## Work task
Could you restate the entries word for word, without the images?

Stored entries
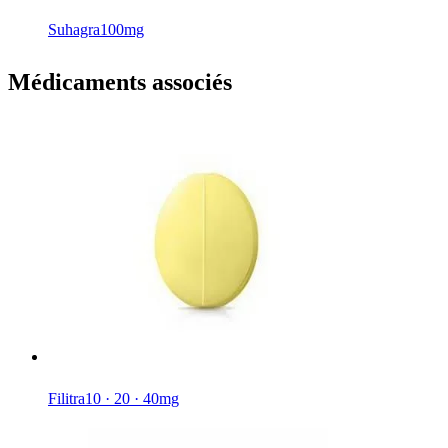
Suhagra
100mg
Médicaments associés
Filitra
10 · 20 · 40mg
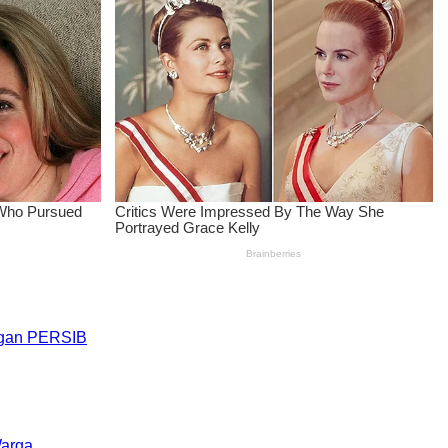
engan PERSIB
Warga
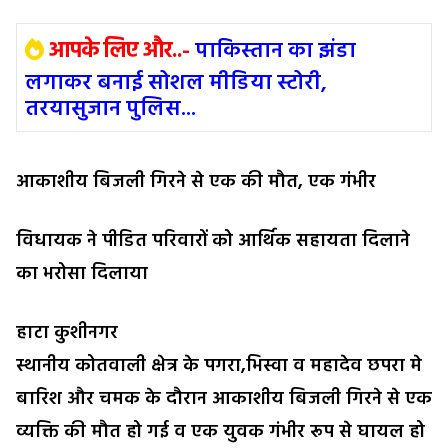
आपके लिए और..-
पाकिस्तान का झंडा
लगाकर बनाई सोशल मीडिया स्टोरी,
तरयासुजान पुलिस...
आकाशीय बिजली गिरने से एक की मौत, एक गंभीर
विधायक ने पीडित परिवारों को आर्थिक सहायता दिलाने
का भरोसा दिलाया
हाटा कुशीनगर
स्थानीय कोतवाली क्षेत्र के पगरा,भिस्वा व महादेव छपरा मे
बारिश और चमक के दौरान आकाशीय बिजली गिरने से एक
व्यक्ति की मौत हो गई व एक युवक गंभीर रूप से घायल हो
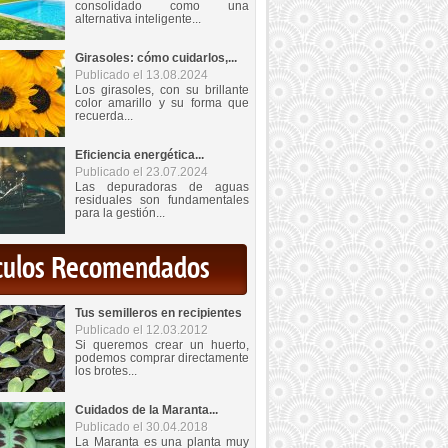
consolidado como una
alternativa inteligente...
Girasoles: cómo cuidarlos,...
Publicado el 13.08.2024
Los girasoles, con su brillante
color amarillo y su forma que
recuerda...
Eficiencia energética...
Publicado el 23.07.2024
Las depuradoras de aguas
residuales son fundamentales
para la gestión...
iculos Recomendados
Tus semilleros en recipientes
Publicado el 12.03.2012
Si queremos crear un huerto,
podemos comprar directamente
los brotes...
Cuidados de la Maranta...
Publicado el 30.04.2018
La Maranta es una planta muy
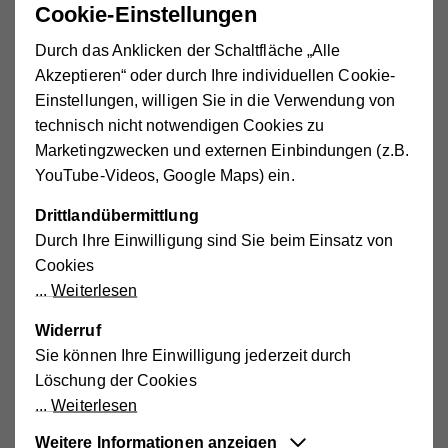
Cookie-Einstellungen
Entdecken Sie spannende Themen, aktuelle Trends und
Durch das Anklicken der Schaltfläche „Alle
praxisnahe Tipps rund um die Pflege und Betreuung –
Akzeptieren“ oder durch Ihre individuellen Cookie-
sowohl für Fachkräfte als auch für Angehörige. Unsere
Einstellungen, willigen Sie in die Verwendung von
Expertinnen und Experten teilen ihr Wissen und bieten
technisch nicht notwendigen Cookies zu
Inspiration für den Umgang mit den täglichen
Marketingzwecken und externen Einbindungen (z.B.
Herausforderungen in der Pflege.
YouTube-Videos, Google Maps) ein.
Pflege im digitalen Zeitalter
Drittlandübermittlung
Wie Technik die Pflege unterstützen kann, wo die
Durch Ihre Einwilligung sind Sie beim Einsatz von
Grenzen liegen und warum Menschlichkeit in der
Cookies
Pflege weiterhin im Mittelpunkt steht.
Weiterlesen
Stressbewältigung in der Pflege
Widerruf
Erfahren Sie hilfreiche Strategien zur
Sie können Ihre Einwilligung jederzeit durch
Stressbewältigung im Pflegealltag. Für Pflegekräfte
Löschung der Cookies
und Angehörige.
Weiterlesen
Weitere Informationen anzeigen
Umgang mit Inkontinenz im Alter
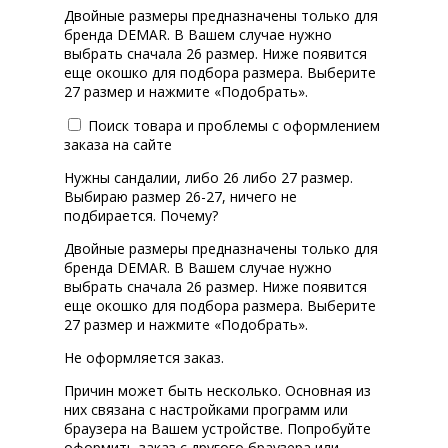
Двойные размеры предназначены только для
бренда DEMAR. В Вашем случае нужно
выбрать сначала 26 размер. Ниже появится
еще окошко для подбора размера. Выберите
27 размер и нажмите «Подобрать».
Поиск товара и проблемы с оформлением
заказа на сайте
Нужны сандалии, либо 26 либо 27 размер.
Выбираю размер 26-27, ничего не
подбирается. Почему?
Двойные размеры предназначены только для
бренда DEMAR. В Вашем случае нужно
выбрать сначала 26 размер. Ниже появится
еще окошко для подбора размера. Выберите
27 размер и нажмите «Подобрать».
Не оформляется заказ.
Причин может быть несколько. Основная из
них связана с настройками программ или
браузера на Вашем устройстве. Попробуйте
оформить заказ с другого браузера или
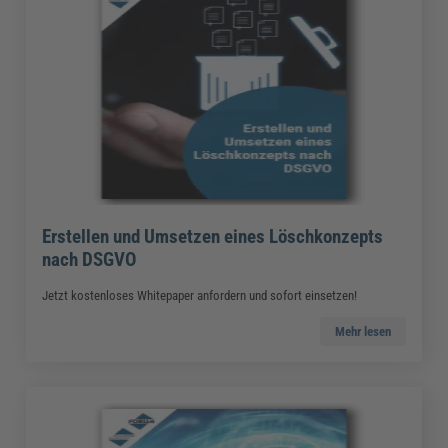
Erstellen und Umsetzen eines Löschkonzepts
nach DSGVO
Jetzt kostenloses Whitepaper anfordern und sofort einsetzen!
Mehr lesen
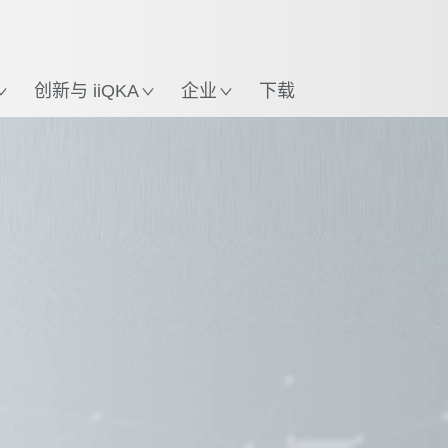
英语 / English
置
创新与 iiQKA
企业
下载
下载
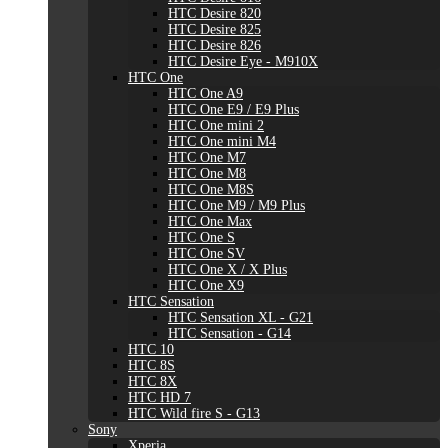
HTC Desire 820
HTC Desire 825
HTC Desire 826
HTC Desire Eye - M910X
HTC One
HTC One A9
HTC One E9 / E9 Plus
HTC One mini 2
HTC One mini M4
HTC One M7
HTC One M8
HTC One M8S
HTC One M9 / M9 Plus
HTC One Max
HTC One S
HTC One SV
HTC One X / X Plus
HTC One X9
HTC Sensation
HTC Sensation XL - G21
HTC Sensation - G14
HTC 10
HTC 8S
HTC 8X
HTC HD 7
HTC Wild fire S - G13
Sony
Xperia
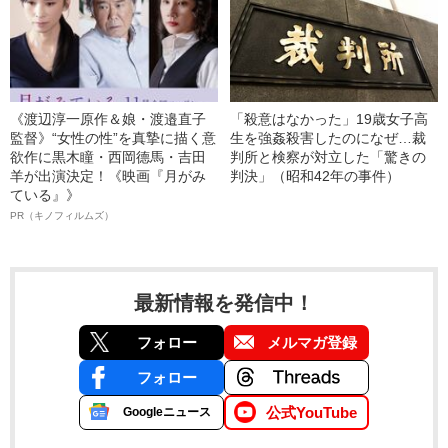
《渡辺淳一原作＆娘・渡邉直子
「殺意はなかった」19歳女子高
監督》“女性の性”を真摯に描く意
生を強姦殺害したのになぜ…裁
欲作に黒木瞳・西岡德馬・吉田
判所と検察が対立した「驚きの
羊が出演決定！《映画『月がみ
判決」（昭和42年の事件）
ている』》
PR（キノフィルムズ）
最新情報を発信中！
フォロー
メルマガ登録
フォロー
公式YouTube
Googleニュース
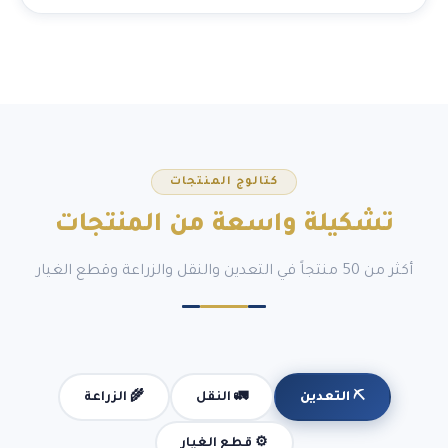
كتالوج المنتجات
تشكيلة
واسعة
من المنتجات
أكثر من 50 منتجاً في التعدين والنقل والزراعة وقطع الغيار
🚛 النقل
🌾 الزراعة
⛏️ التعدين
⚙️ قطع الغيار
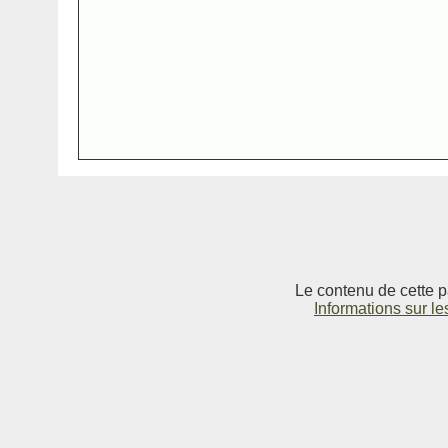
Le contenu de cette p
Informations sur le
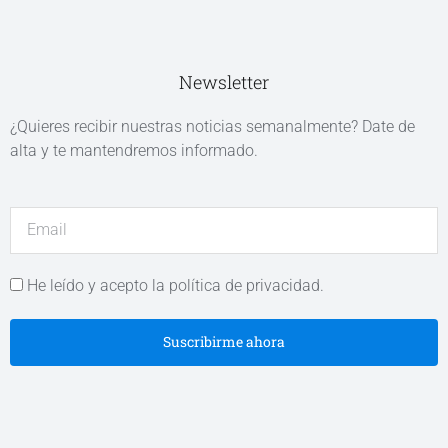
Newsletter
¿Quieres recibir nuestras noticias semanalmente? Date de
alta y te mantendremos informado.
He leído y acepto la política de privacidad.
Suscribirme ahora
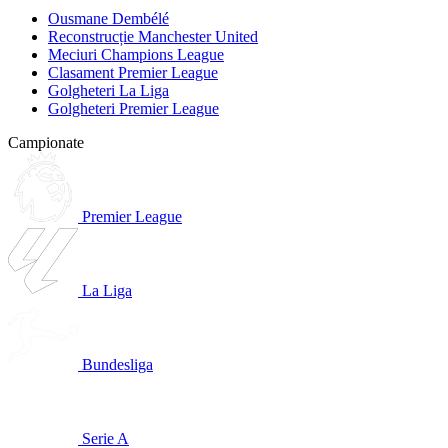
Ousmane Dembélé
Reconstrucție Manchester United
Meciuri Champions League
Clasament Premier League
Golgheteri La Liga
Golgheteri Premier League
Campionate
Premier League
La Liga
Bundesliga
Serie A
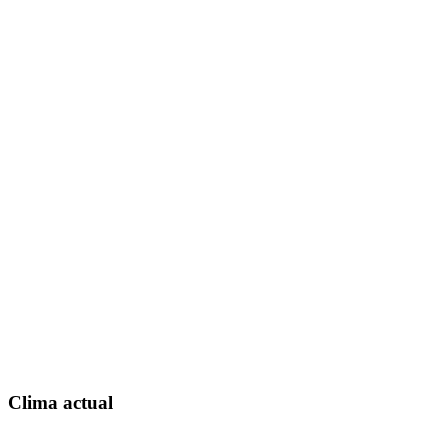
Clima actual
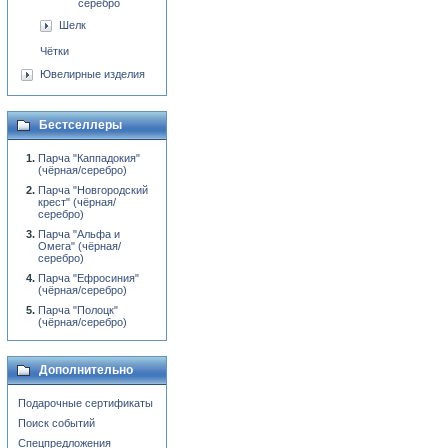
серебро
Шелк
Чётки
Ювелирные изделия
Бестселлеры
Парча "Каппадокия"
(чёрная/серебро)
Парча "Новгородский
крест" (чёрная/
серебро)
Парча "Альфа и
Омега" (чёрная/
серебро)
Парча "Ефросиния"
(чёрная/серебро)
Парча "Полоцк"
(чёрная/серебро)
Дополнительно
Подарочные сертификаты
Поиск событий
Спецпредложения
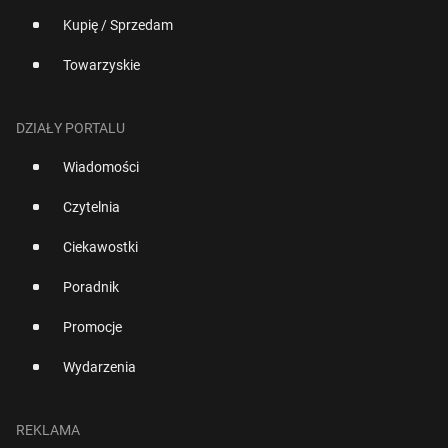
Kupię / Sprzedam
Towarzyskie
DZIAŁY PORTALU
Wiadomości
Czytelnia
Ciekawostki
Poradnik
Promocje
Wydarzenia
REKLAMA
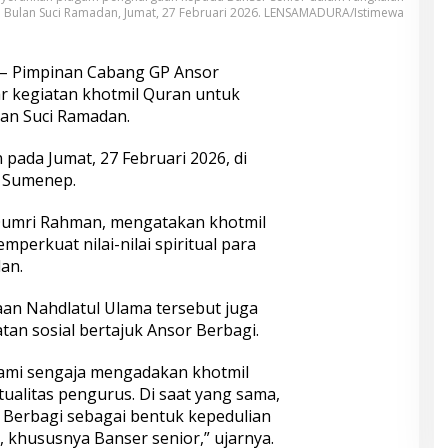
i Bulan Suci Ramadan, Jumat, 27 Februari 2026. LENSAMADURA/Istimewa
– Pimpinan Cabang GP Ansor
 kegiatan khotmil Quran untuk
lan Suci Ramadan.
 pada Jumat, 27 Februari 2026, di
a Sumenep.
Qumri Rahman, mengatakan khotmil
perkuat nilai-nilai spiritual para
an.
aan Nahdlatul Ulama tersebut juga
an sosial bertajuk Ansor Berbagi.
kami sengaja mengadakan khotmil
ualitas pengurus. Di saat yang sama,
 Berbagi sebagai bentuk kepedulian
 khususnya Banser senior,” ujarnya.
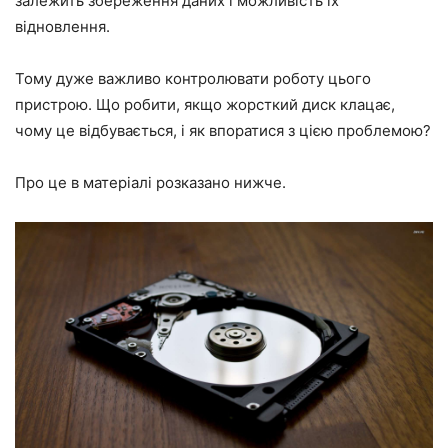
залежить збереження даних і можливість їх
відновлення.
Тому дуже важливо контролювати роботу цього
пристрою. Що робити, якщо жорсткий диск клацає,
чому це відбувається, і як впоратися з цією проблемою?
Про це в матеріалі розказано нижче.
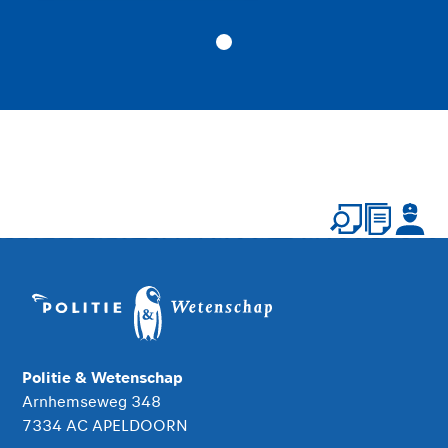
Politie & Wetenschap
Arnhemseweg 348
7334 AC APELDOORN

## Task output
Suhagra
100mg
Médicaments associés
Filitra
10 · 20 · 40mg
engan PERSIB
Warga
आपके लिए और..-
पाकिस्तान का झंडा
लगाकर बनाई सोशल मीडिया स्टोरी,
तरयासुजान पुलिस...
आकाशीय बिजली गिरने से एक की मौत, एक गंभीर
विधायक ने पीडित परिवारों को आर्थिक सहायता दिलाने
का भरोसा दिलाया
हाटा कुशीनगर
स्थानीय कोतवाली क्षेत्र के पगरा,भिस्वा व महादेव छपरा मे
बारिश और चमक के दौरान आकाशीय बिजली गिरने से एक
व्यक्ति की मौत हो गई व एक युवक गंभीर रूप से घायल हो
consolidado como una
alternativa inteligente...
Girasoles: cómo cuidarlos,...
Publicado el 13.08.2024
Los girasoles, con su brillante
color amarillo y su forma que
recuerda...
Eficiencia energética...
Publicado el 23.07.2024
Las depuradoras de aguas
residuales son fundamentales
para la gestión...
iculos Recomendados
Tus semilleros en recipientes
Publicado el 12.03.2012
Si queremos crear un huerto,
podemos comprar directamente
los brotes...
Cuidados de la Maranta...
Publicado el 30.04.2018
La Maranta es una planta muy
Cookie-Einstellungen
Entdecken Sie spannende Themen, aktuelle Trends und
Durch das Anklicken der Schaltfläche „Alle
praxisnahe Tipps rund um die Pflege und Betreuung –
Akzeptieren“ oder durch Ihre individuellen Cookie-
sowohl für Fachkräfte als auch für Angehörige. Unsere
Einstellungen, willigen Sie in die Verwendung von
Expertinnen und Experten teilen ihr Wissen und bieten
technisch nicht notwendigen Cookies zu
Inspiration für den Umgang mit den täglichen
Marketingzwecken und externen Einbindungen (z.B.
Herausforderungen in der Pflege.
YouTube-Videos, Google Maps) ein.
Pflege im digitalen Zeitalter
Drittlandübermittlung
Wie Technik die Pflege unterstützen kann, wo die
Durch Ihre Einwilligung sind Sie beim Einsatz von
Grenzen liegen und warum Menschlichkeit in der
Cookies
Pflege weiterhin im Mittelpunkt steht.
Weiterlesen
Stressbewältigung in der Pflege
Widerruf
Erfahren Sie hilfreiche Strategien zur
Sie können Ihre Einwilligung jederzeit durch
Stressbewältigung im Pflegealltag. Für Pflegekräfte
Löschung der Cookies
und Angehörige.
Weiterlesen
Weitere Informationen anzeigen
Umgang mit Inkontinenz im Alter
Двойные размеры предназначены только для
бренда DEMAR. В Вашем случае нужно
выбрать сначала 26 размер. Ниже появится
еще окошко для подбора размера. Выберите
27 размер и нажмите «Подобрать».
Поиск товара и проблемы с оформлением
заказа на сайте
Нужны сандалии, либо 26 либо 27 размер.
Выбираю размер 26-27, ничего не
подбирается. Почему?
Двойные размеры предназначены только для
бренда DEMAR. В Вашем случае нужно
выбрать сначала 26 размер. Ниже появится
еще окошко для подбора размера. Выберите
27 размер и нажмите «Подобрать».
Не оформляется заказ.
Причин может быть несколько. Основная из
них связана с настройками программ или
браузера на Вашем устройстве. Попробуйте
оформить заказ с другого браузера или
Erstellen und Umsetzen eines Löschkonzepts
nach DSGVO
Jetzt kostenloses Whitepaper anfordern und sofort einsetzen!
Mehr lesen
英语 / English
置
创新与 iiQKA
企业
下载
下载
HTC Desire 820
HTC Desire 825
HTC Desire 826
HTC Desire Eye - M910X
HTC One
HTC One A9
HTC One E9 / E9 Plus
HTC One mini 2
HTC One mini M4
HTC One M7
HTC One M8
HTC One M8S
HTC One M9 / M9 Plus
HTC One Max
HTC One S
HTC One SV
HTC One X / X Plus
HTC One X9
HTC Sensation
HTC Sensation XL - G21
HTC Sensation - G14
HTC 10
HTC 8S
HTC 8X
HTC HD 7
HTC Wild fire S - G13
Sony
Xperia
《渡辺淳一原作＆娘・渡邉直子
「殺意はなかった」19歳女子高
監督》“女性の性”を真摯に描く意
生を強姦殺害したのになぜ…裁
欲作に黒木瞳・西岡德馬・吉田
判所と検察が対立した「驚きの
羊が出演決定！《映画『月がみ
判決」（昭和42年の事件）
ている』》
PR（キノフィルムズ）
最新情報を発信中！
フォロー
メルマガ登録
フォロー
公式YouTube
Googleニュース
كتالوج المنتجات
تشكيلة
واسعة
من المنتجات
أكثر من 50 منتجاً في التعدين والنقل والزراعة وقطع الغيار
🚛 النقل
🌾 الزراعة
⛏️ التعدين
⚙️ قطع الغيار
Le contenu de cette p
Informations sur le
Newsletter
¿Quieres recibir nuestras noticias semanalmente? Date de
alta y te mantendremos informado.
He leído y acepto la política de privacidad.
Suscribirme ahora
Ousmane Dembélé
Reconstrucție Manchester United
Meciuri Champions League
Clasament Premier League
Golgheteri La Liga
Golgheteri Premier League
Campionate
Premier League
La Liga
Bundesliga
Serie A
Clima actual
серебро
Шелк
Чётки
Ювелирные изделия
Бестселлеры
Парча "Каппадокия"
(чёрная/серебро)
Парча "Новгородский
крест" (чёрная/
серебро)
Парча "Альфа и
Омега" (чёрная/
серебро)
Парча "Ефросиния"
(чёрная/серебро)
Парча "Полоцк"
(чёрная/серебро)
Дополнительно
Подарочные сертификаты
Поиск событий
Спецпредложения
Kupię / Sprzedam
Towarzyskie
DZIAŁY PORTALU
Wiadomości
Czytelnia
Ciekawostki
Poradnik
Promocje
Wydarzenia
REKLAMA
i Bulan Suci Ramadan, Jumat, 27 Februari 2026. LENSAMADURA/Istimewa
– Pimpinan Cabang GP Ansor
 kegiatan khotmil Quran untuk
lan Suci Ramadan.
 pada Jumat, 27 Februari 2026, di
a Sumenep.
Qumri Rahman, mengatakan khotmil
perkuat nilai-nilai spiritual para
an.
aan Nahdlatul Ulama tersebut juga
an sosial bertajuk Ansor Berbagi.
kami sengaja mengadakan khotmil
ualitas pengurus. Di saat yang sama,
 Berbagi sebagai bentuk kepedulian
 khususnya Banser senior,” ujarnya.
залежить збереження даних і можливість їх
відновлення.
Тому дуже важливо контролювати роботу цього
пристрою. Що робити, якщо жорсткий диск клацає,
чому це відбувається, і як впоратися з цією проблемою?
Про це в матеріалі розказано нижче.
Politie & Wetenschap
Arnhemseweg 348
7334 AC APELDOORN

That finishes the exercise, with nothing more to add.